What you need to do:
Reproduce the full listing below unchanged, apart from the pictures.

[Input data]

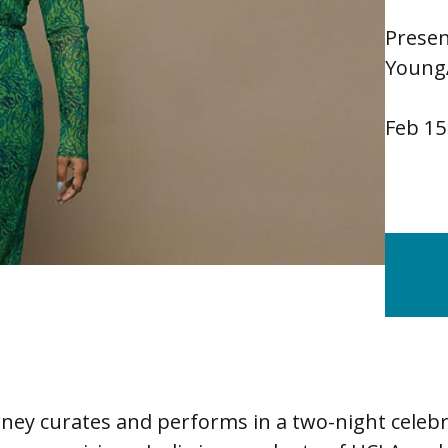
Presen
Young
Feb 15
rney curates and performs in a two-night celebr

[/Input data]

Response area:
Presen
Young
Feb 15
rney curates and performs in a two-night celebr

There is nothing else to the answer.